*Work to be completed*
Every record should be copied exactly, and the images omitted.

*Available data*
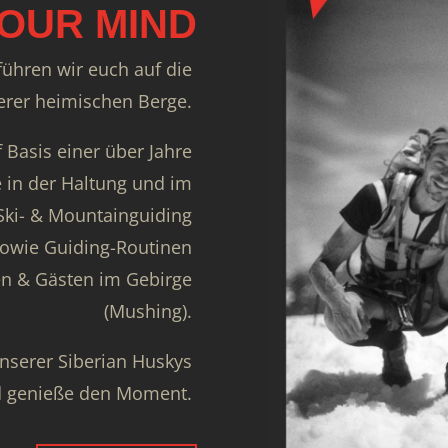
OUR MIND
ühren wir euch auf die
erer heimischen Berge.
 Basis einer über Jahre
 in der Haltung und im
 Ski- & Mountainguiding
owie Guiding-Routinen
en & Gästen im Gebirge
(Mushing).
unserer Siberian Huskys
d genieße den Moment.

*Exercise output*
OUR MIND
ühren wir euch auf die
erer heimischen Berge.
 Basis einer über Jahre
 in der Haltung und im
 Ski- & Mountainguiding
owie Guiding-Routinen
en & Gästen im Gebirge
(Mushing).
unserer Siberian Huskys
d genieße den Moment.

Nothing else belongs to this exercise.